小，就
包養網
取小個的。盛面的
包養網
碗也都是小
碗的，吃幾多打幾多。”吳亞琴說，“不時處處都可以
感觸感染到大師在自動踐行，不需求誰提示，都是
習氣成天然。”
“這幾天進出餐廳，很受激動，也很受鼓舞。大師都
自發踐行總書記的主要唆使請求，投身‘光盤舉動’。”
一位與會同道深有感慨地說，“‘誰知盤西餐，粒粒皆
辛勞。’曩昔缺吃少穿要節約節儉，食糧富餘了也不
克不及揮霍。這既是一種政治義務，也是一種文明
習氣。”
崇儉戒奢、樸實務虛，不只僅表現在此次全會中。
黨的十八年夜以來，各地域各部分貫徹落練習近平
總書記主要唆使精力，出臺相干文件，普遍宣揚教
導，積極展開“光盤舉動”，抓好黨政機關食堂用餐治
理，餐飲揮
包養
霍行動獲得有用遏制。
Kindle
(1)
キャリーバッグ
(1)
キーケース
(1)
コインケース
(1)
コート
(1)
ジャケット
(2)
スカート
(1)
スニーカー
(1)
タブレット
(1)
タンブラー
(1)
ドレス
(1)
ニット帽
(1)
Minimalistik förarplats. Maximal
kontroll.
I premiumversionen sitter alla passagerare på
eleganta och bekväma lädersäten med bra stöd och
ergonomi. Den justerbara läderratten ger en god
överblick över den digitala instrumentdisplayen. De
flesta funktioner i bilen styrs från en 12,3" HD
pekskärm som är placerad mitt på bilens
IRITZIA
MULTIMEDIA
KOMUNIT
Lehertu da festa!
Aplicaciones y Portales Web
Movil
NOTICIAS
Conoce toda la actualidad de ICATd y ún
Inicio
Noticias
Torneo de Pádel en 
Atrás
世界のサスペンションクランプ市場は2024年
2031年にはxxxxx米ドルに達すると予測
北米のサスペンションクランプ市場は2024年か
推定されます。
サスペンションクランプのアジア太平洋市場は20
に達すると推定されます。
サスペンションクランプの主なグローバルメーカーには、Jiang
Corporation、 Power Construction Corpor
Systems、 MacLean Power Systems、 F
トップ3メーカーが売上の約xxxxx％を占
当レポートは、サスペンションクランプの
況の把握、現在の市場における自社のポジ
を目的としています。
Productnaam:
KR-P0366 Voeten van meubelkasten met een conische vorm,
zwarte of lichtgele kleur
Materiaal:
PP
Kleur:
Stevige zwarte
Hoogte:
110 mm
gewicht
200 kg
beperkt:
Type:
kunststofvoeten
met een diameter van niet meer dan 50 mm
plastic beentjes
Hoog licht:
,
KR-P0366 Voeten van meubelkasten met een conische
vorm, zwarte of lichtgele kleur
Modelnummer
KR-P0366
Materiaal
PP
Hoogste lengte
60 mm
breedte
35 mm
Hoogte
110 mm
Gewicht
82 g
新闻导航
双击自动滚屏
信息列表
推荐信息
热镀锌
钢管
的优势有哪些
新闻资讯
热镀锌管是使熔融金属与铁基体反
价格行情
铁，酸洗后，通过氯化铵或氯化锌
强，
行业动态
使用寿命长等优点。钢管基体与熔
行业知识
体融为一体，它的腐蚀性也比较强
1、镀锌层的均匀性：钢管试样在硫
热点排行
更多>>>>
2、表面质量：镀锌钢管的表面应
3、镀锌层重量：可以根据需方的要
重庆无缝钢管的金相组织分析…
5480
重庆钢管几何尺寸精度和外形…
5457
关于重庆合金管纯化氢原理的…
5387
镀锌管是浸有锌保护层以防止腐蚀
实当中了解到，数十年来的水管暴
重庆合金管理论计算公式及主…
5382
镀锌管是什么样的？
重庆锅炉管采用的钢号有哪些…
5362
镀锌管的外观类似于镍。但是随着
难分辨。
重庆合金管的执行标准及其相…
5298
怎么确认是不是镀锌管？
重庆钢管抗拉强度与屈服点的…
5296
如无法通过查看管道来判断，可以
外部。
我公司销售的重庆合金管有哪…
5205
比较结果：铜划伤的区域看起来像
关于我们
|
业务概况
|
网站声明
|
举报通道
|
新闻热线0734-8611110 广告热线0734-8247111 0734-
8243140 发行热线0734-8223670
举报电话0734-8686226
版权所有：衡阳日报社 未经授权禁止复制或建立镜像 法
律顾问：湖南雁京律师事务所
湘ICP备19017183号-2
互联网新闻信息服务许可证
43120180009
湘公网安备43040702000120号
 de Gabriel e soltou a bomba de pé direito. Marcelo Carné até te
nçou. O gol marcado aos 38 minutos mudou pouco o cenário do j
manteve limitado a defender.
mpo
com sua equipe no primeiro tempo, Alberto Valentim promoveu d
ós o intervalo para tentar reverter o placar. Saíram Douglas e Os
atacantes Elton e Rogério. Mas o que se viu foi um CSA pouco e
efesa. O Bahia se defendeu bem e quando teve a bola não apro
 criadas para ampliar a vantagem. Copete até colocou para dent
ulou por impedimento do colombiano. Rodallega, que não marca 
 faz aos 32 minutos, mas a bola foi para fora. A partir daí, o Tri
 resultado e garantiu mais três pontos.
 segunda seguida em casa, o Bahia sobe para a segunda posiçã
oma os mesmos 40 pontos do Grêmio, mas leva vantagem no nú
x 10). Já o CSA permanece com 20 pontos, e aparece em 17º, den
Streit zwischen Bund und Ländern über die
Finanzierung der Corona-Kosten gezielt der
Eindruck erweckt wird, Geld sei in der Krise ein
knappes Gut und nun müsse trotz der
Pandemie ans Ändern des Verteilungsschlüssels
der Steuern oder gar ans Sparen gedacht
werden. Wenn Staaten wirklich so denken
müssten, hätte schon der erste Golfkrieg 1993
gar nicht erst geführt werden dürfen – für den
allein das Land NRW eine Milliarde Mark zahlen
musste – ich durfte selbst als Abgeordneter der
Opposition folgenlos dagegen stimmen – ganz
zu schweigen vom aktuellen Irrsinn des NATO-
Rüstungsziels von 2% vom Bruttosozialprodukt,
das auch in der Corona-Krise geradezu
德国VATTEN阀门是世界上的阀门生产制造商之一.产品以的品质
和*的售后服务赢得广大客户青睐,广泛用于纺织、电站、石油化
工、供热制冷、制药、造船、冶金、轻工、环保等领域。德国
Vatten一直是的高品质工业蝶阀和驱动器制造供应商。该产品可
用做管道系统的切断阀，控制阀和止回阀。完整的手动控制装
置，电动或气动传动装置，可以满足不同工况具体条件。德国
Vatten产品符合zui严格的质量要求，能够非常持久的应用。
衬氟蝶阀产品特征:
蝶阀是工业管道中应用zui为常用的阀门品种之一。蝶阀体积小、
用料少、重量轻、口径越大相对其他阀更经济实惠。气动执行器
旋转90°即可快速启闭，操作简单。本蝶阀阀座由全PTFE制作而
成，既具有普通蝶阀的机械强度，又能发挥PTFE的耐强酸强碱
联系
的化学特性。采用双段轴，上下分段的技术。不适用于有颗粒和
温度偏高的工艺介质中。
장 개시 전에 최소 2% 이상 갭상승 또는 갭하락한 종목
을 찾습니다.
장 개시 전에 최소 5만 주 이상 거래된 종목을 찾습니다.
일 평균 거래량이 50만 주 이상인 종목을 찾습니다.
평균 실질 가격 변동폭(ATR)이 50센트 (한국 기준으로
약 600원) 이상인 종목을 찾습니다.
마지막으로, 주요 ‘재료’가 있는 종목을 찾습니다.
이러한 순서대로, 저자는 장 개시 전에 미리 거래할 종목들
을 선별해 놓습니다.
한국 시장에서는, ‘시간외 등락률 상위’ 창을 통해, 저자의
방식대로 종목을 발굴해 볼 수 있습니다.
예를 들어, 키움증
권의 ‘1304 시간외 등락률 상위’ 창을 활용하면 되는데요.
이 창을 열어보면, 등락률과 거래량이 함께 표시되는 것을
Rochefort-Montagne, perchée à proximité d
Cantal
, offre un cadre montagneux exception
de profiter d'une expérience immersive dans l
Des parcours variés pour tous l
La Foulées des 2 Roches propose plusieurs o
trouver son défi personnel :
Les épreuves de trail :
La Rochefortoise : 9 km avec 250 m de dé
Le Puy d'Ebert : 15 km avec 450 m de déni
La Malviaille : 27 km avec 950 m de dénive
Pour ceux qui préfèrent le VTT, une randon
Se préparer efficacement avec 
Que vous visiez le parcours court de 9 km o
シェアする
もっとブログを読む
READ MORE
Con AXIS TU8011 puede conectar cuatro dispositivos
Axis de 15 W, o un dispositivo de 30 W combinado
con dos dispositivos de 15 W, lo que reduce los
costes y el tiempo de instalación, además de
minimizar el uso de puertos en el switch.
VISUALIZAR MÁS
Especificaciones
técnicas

######

▸ **BRIEF**: The range runs from the line above containing "한국 시장에서는, ‘시간외 등락률 상위’ 창을 통해, 저자의" to the line containing "Axis de 15 W, o", inclusive. Restate those lines word for word and no others.

▸ **TASK ANSWER**:
한국 시장에서는, ‘시간외 등락률 상위’ 창을 통해, 저자의
방식대로 종목을 발굴해 볼 수 있습니다.
예를 들어, 키움증
권의 ‘1304 시간외 등락률 상위’ 창을 활용하면 되는데요.
이 창을 열어보면, 등락률과 거래량이 함께 표시되는 것을
Rochefort-Montagne, perchée à proximité d
Cantal
, offre un cadre montagneux exception
de profiter d'une expérience immersive dans l
Des parcours variés pour tous l
La Foulées des 2 Roches propose plusieurs o
trouver son défi personnel :
Les épreuves de trail :
La Rochefortoise : 9 km avec 250 m de dé
Le Puy d'Ebert : 15 km avec 450 m de déni
La Malviaille : 27 km avec 950 m de dénive
Pour ceux qui préfèrent le VTT, une randon
Se préparer efficacement avec 
Que vous visiez le parcours court de 9 km o
シェアする
もっとブログを読む
READ MORE
Con AXIS TU8011 puede conectar cuatro dispositivos
Axis de 15 W, o un dispositivo de 30 W combinado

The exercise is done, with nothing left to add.